TASK OBJECTIVE: Write only the number of lines below in which "Contact" occurs.

SOURCE DATA:
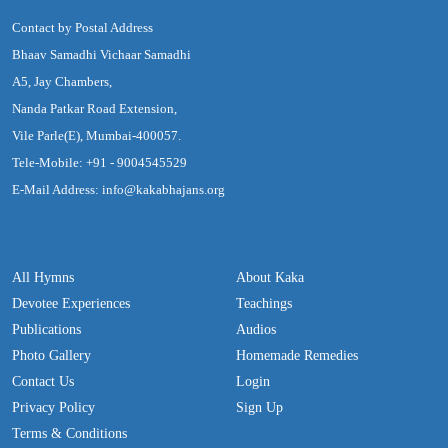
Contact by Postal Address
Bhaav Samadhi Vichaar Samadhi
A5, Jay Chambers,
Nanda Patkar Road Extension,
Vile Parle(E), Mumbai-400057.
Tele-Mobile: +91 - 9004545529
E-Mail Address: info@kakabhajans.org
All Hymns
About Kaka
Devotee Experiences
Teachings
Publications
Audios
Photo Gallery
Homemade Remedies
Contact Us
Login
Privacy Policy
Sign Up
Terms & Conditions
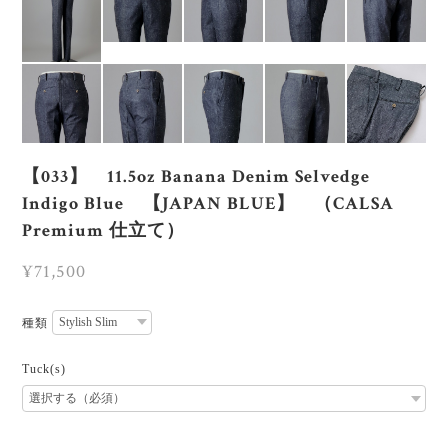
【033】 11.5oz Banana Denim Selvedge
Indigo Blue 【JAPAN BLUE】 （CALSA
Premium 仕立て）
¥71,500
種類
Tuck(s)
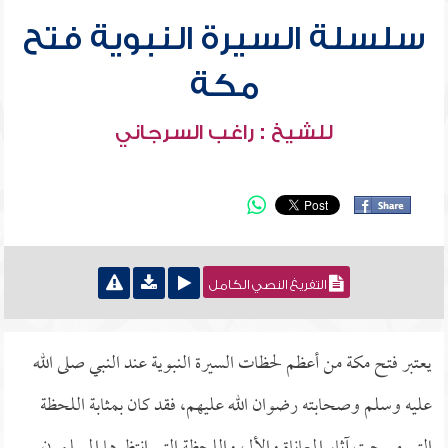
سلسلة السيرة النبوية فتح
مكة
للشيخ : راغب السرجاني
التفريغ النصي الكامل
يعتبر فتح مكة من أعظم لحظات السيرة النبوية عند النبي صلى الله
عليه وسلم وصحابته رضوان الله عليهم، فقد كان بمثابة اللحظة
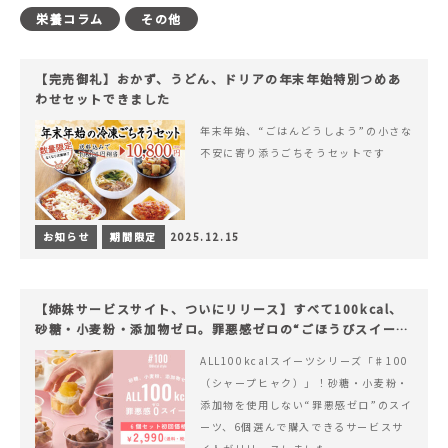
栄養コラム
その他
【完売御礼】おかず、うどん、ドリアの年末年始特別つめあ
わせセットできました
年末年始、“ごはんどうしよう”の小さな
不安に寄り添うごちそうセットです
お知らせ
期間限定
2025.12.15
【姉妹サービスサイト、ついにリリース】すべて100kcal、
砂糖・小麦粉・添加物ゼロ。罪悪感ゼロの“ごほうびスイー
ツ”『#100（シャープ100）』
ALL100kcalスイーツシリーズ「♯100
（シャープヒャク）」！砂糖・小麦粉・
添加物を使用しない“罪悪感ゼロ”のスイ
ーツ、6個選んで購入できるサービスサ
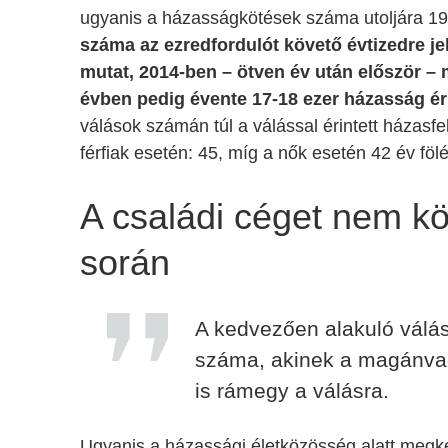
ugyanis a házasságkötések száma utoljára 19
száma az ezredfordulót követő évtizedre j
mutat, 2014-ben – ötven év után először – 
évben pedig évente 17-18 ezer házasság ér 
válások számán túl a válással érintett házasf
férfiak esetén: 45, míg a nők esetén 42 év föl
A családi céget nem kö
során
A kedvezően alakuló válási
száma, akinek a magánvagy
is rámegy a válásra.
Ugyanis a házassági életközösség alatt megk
--
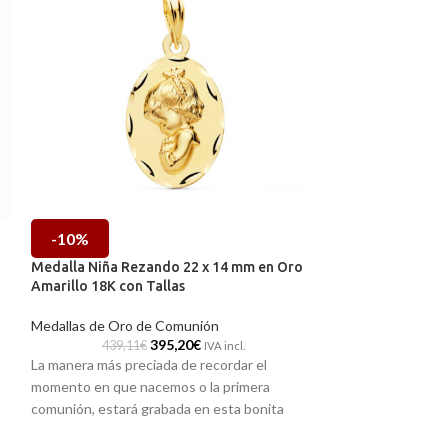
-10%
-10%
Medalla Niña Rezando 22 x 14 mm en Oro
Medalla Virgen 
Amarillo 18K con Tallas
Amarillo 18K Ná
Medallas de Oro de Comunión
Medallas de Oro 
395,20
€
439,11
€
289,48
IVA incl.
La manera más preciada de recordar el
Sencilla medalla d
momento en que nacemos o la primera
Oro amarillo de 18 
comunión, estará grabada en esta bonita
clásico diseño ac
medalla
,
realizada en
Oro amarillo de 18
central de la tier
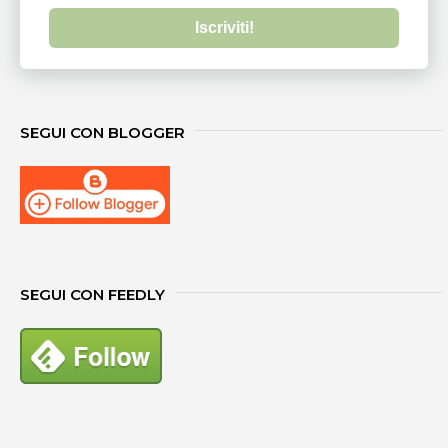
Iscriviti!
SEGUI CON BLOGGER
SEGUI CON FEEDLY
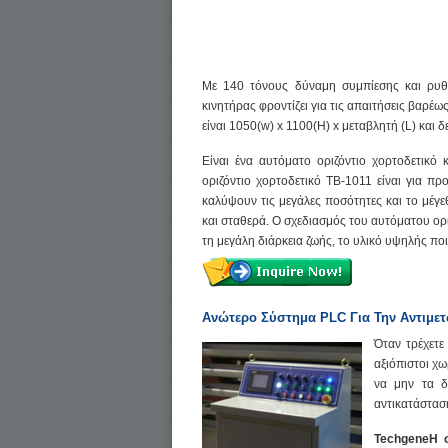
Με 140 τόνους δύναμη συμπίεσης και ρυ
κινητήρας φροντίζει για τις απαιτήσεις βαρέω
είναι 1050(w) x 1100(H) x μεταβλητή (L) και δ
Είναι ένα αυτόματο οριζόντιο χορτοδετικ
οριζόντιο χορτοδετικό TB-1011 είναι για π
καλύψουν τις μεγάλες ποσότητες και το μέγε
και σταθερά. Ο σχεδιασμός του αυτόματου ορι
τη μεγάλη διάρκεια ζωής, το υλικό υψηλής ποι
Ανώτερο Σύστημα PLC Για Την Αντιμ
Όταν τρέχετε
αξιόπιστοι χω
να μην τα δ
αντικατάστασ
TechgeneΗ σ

EXERCISE RESPONSE: 2